Anualmente, Planalto e Congresso em conjunto definem a Lei Orçamentária Anual (LOA), espécie de documento que define receitas e despesas para o ano seguinte. O remanejamento é uma das formas previstas em lei para alterar o que está autorizado na LOA.

Deputados e senadores podem modificar o que está definido no projeto do Executivo por meio de emendas parlamentares. Dessa forma, é possível direcionar parcela do Orçamento para cumprir compromissos políticos assumidos pelos parlamentares em seus redutos eleitorais.

O Comprova verificou que tanto as ações que serão cortadas quanto as que receberão verba possuíam emendas parlamentares no Orçamento de 2019 (aprovado em dezembro de 2018).

Do montante que o governo pretende remanejar agora, 58% (R$ 1,77 bilhão) vão para cinco ações que foram incluídas no Orçamento integralmente por emendas.

Das cinco ações mencionadas, duas são do Ministério da Saúde (R$ 700 milhões), duas do Ministério do Desenvolvimento Regional (R$ 670 milhões) e uma do Ministério da Agricultura, Pecuária e Abastecimento (R$ 400 milhões).
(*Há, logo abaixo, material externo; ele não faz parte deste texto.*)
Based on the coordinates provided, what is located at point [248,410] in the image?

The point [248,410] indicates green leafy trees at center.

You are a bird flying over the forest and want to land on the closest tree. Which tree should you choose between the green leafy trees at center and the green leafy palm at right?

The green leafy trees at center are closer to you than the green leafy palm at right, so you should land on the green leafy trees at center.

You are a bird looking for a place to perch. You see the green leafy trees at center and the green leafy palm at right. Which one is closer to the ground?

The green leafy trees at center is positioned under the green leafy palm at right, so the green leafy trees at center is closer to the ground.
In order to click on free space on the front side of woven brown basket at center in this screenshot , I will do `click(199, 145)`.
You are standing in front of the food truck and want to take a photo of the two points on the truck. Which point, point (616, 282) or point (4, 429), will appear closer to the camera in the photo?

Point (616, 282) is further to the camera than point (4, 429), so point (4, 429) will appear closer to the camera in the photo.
Elas se referem a custeio de serviços de atenção básica em saúde e assistência hospitalar, além de projetos de desenvolvimento sustentável, de desenvolvimento urbano e de fomento ao setor agropecuário.

Se não fossem pelas emendas parlamentares, essas ações não estariam no Orçamento de 2019, pois não estavam previstas no projeto de lei enviado pelo Executivo para o Congresso.
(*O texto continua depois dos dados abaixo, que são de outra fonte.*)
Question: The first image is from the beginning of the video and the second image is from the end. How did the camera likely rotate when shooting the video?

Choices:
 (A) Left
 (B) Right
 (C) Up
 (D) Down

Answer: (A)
Já do montante total que será cancelado, 40% corresponde a ações integralmente de emendas. Esses dados foram obtidos a partir do SIGA Brasil, sistema com dados orçamentários disponibilizado pelo Senado.

Questionado se os valores remanejados se destinam ao pagamento de emendas parlamentares, o Ministério da Economia não respondeu. Em nota, a assessoria do órgão afirmou que, no PL, “todas as programações suplementadas e canceladas podem ser consultadas”. No entanto, não consta no documento se os valores de destinam ao pagamento de emendas.

Segundo Gil Castello Branco, economista e secretário-geral da ONG Contas Abertas, o que o governo pode fazer por meio de remanejamentos é destinar verbas para projetos de parlamentares. E, por isso, não há como saber o que é pleito de parlamentar porque não se trata de uma emenda formal, mas de um remanejamento de recursos. “Vamos saber do que se trata nessa dotação [valor autorizado no Orçamento], mas não se é de algum parlamentar. Desta vez não é formal, [o parlamentar] vai ao ministério pedir, mas ninguém sabe quem pediu o quê.”

Além disso, esse dinheiro não é distribuído aos parlamentares, como as postagens fazem crer. Ele é remanejado para aumentar os recursos de parte das ações previstas no Orçamento. E, em contrapartida, outras ações do Orçamento devem ter valor equivalente cancelado.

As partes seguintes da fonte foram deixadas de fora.